Without its sturdy trunk, a tree would cease to exist. Though it may take on a variety of forms, a trunk serves a crucial role in holding up the leaves and connecting them to the roots. Despite this, trees possess a peculiar secret hidden within their trunks.
Upon peeling back the outer bark, green tissues can be found lining the wood’s surface. These cells contain chloroplasts, the energy-producing organelles involved in photosynthesis. Although hidden from sight, these green cells utilize light to convert carbon dioxide and water into sugar, much like leaves in heavily shaded areas, albeit less efficiently.
Initially, this phenomenon may seem absurd. How could light possibly reach the chloroplasts confined beneath the bark? Recent measurements have revealed that this is remarkably simple. Light creeps through cracks in the bark, regardless of whether it is creased or smooth. Bark in certain trees tears itself apart potentially to allow light in, perhaps explaining why the inside of a sycamore’s bark reveals a mosaic of multicoloured tissues. Additionally, the bark is pitted with minuscule pores, allowing gases and small chunks of light to pass through.
Remarkably, when the bark is drenched in water, even more light enters, causing certain tree trunks to alter colour.
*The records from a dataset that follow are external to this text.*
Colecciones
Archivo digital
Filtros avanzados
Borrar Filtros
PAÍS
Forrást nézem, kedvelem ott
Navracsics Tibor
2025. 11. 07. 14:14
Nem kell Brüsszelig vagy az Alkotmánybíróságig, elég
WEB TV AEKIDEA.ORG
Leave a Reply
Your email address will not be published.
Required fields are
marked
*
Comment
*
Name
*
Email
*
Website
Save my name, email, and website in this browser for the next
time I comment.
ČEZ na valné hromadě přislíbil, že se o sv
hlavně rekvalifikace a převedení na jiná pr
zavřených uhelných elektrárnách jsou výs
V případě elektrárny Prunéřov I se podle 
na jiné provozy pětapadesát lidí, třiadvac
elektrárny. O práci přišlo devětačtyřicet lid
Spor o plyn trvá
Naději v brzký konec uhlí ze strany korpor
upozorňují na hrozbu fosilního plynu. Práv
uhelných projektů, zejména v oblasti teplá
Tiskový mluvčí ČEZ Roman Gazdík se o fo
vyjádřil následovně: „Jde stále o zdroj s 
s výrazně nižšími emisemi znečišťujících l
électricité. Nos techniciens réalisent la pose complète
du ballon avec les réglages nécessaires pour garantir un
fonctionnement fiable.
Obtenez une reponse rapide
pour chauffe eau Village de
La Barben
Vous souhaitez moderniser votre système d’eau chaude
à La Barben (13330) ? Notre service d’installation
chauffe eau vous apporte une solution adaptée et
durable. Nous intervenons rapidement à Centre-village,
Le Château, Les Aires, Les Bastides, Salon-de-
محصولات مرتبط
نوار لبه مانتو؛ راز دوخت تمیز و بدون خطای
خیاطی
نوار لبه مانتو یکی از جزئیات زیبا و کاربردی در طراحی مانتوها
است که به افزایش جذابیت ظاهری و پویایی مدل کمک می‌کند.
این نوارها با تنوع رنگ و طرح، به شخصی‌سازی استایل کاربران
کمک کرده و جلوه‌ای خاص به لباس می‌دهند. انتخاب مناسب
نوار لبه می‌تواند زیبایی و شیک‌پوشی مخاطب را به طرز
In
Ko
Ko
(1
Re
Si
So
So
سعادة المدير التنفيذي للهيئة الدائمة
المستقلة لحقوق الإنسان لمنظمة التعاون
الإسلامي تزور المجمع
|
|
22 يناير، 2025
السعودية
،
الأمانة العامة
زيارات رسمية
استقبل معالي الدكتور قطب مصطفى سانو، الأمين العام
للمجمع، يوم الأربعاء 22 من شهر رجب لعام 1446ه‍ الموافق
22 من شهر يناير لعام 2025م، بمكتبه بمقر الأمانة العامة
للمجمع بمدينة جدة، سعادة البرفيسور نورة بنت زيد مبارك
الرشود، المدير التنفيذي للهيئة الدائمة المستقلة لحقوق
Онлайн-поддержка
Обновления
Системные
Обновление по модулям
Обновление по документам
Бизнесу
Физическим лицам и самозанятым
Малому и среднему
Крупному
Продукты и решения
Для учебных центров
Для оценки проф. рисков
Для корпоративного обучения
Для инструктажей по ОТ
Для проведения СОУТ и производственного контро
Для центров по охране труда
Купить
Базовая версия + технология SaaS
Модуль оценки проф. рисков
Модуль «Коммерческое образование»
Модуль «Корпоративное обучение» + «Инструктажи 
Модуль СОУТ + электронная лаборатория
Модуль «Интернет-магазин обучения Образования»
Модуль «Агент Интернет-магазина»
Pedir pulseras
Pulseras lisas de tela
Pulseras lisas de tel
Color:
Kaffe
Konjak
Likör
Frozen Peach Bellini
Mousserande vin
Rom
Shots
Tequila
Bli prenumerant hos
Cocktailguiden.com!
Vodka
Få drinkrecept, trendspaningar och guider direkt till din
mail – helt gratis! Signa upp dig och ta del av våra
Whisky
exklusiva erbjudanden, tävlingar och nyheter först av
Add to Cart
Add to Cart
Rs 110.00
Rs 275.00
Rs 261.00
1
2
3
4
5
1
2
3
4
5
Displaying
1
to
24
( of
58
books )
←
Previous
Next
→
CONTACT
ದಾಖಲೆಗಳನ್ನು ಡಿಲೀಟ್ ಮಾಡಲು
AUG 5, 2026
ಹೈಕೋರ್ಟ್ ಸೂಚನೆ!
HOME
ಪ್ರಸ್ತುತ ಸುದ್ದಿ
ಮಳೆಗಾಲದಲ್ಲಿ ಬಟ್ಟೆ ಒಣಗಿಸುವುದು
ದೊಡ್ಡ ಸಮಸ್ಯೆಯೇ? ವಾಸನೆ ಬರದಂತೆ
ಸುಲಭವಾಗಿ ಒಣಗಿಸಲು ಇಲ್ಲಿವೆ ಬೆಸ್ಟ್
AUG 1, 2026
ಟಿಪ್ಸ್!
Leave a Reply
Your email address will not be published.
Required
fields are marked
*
More astonishingly, light can penetrate deep into the wood in some tree trunks. Although it may appear lifeless, wood is actually infused with a living network of veins that sprout and divide to create new wood cells, broadening and raising twigs and branches.
Some of these living cells also conduct photosynthesis, yet scientists struggle to comprehend how light reaches so far inside the trunk. Trunks apparently strive to photosynthesize, but the why remains a mystery. One theory is that doing so aerates the wood. Like animals, all plants require oxygen to respire. They inhale oxygen to extract energy from food and exhale waste carbon dioxide. However, the bark can suffocate the wood inside, making it akin to breathing with a bag over one’s head. The green tissues might infuse the deep wood veins with fresh oxygen and absorb carbon dioxide waste.
Even a tree’s branches and twigs function in photosynthesis. All of this covert photosynthesis adds up to much more tree activity than initially perceived. Extra photosynthesis could result in a major energy boost for the tree in early spring, especially in trees that bloom before their leaves emerge. It could prove beneficial in repairing wounds and repelling pests. It reveals that trees function as more efficient power generators than previously assumed. Previously, roughly half of the carbon fixed through photosynthesis was believed to be lost via the tree’s respiration. Presently, it appears that trees have the opportunity to soak up another batch of carbon dioxide, decreasing waste. From a broader standpoint, this signifies that a significant amount of carbon dioxide is being locked away in forests, safely removed from harm’s way in this era of climate change.